■ **YOUR GOAL**:
Copy every entry word for word, but skip the pictures.
------ MATERIALS PROVIDED
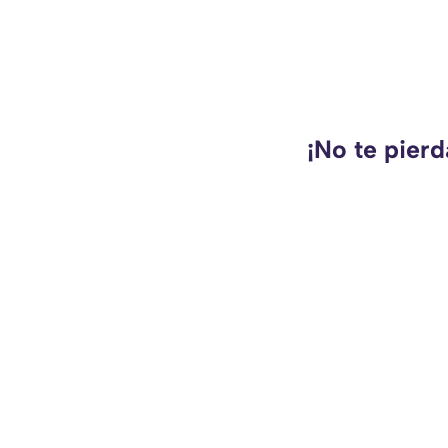
¡No te pier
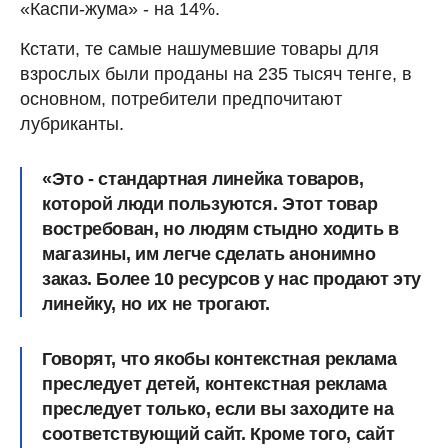
«Каспи-жума» - на 14%.
Кстати, те самые нашумевшие товары для
взрослых были проданы на 235 тысяч тенге, в
основном, потребители предпочитают
лубриканты.
«Это - стандартная линейка товаров,
которой люди пользуются. Этот товар
востребован, но людям стыдно ходить в
магазины, им легче сделать анонимно
заказ. Более 10 ресурсов у нас продают эту
линейку, но их не трогают.
Говорят, что якобы контекстная реклама
преследует детей, контекстная реклама
преследует только, если вы заходите на
соответствующий сайт. Кроме того, сайт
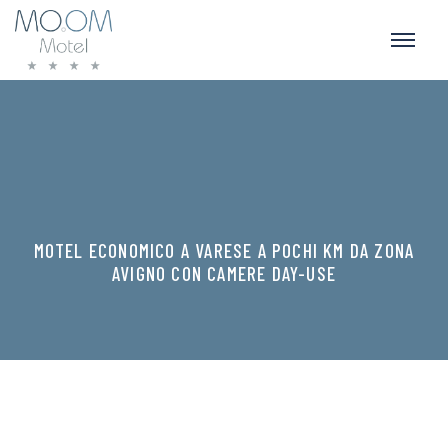
MOTEL ECONOMICO A VARESE A POCHI KM DA ZONA
AVIGNO CON CAMERE DAY-USE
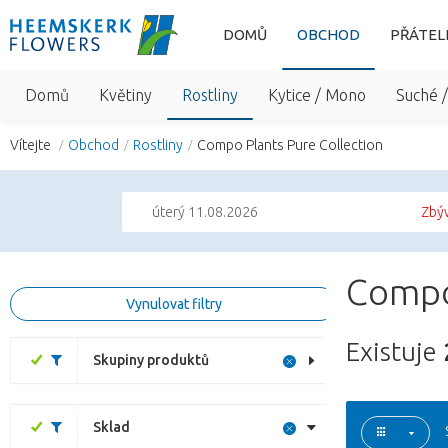
DOMŮ
OBCHOD
PŘÁTEL
Domů
Květiny
Rostliny
Kytice / Mono
Suché 
Vítejte
Obchod
Rostliny
Compo Plants Pure Collection
úterý 11.08.2026
Zbýv
Compo
Vynulovat filtry
Existuje
Skupiny produktů
Sklad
------------
■ **OUTPUT**:
¡No te pier
«Каспи-жума» - на 14%.
Кстати, те самые нашумевшие товары для
взрослых были проданы на 235 тысяч тенге, в
основном, потребители предпочитают
лубриканты.
«Это - стандартная линейка товаров,
которой люди пользуются. Этот товар
востребован, но людям стыдно ходить в
магазины, им легче сделать анонимно
заказ. Более 10 ресурсов у нас продают эту
линейку, но их не трогают.
Говорят, что якобы контекстная реклама
преследует детей, контекстная реклама
преследует только, если вы заходите на
соответствующий сайт. Кроме того, сайт
MOTEL ECONOMICO A VARESE A POCHI KM DA ZONA
AVIGNO CON CAMERE DAY-USE
DOMŮ
OBCHOD
PŘÁTEL
Domů
Květiny
Rostliny
Kytice / Mono
Suché 
Vítejte
Obchod
Rostliny
Compo Plants Pure Collection
úterý 11.08.2026
Zbýv
Compo
Vynulovat filtry
Existuje
Skupiny produktů
Sklad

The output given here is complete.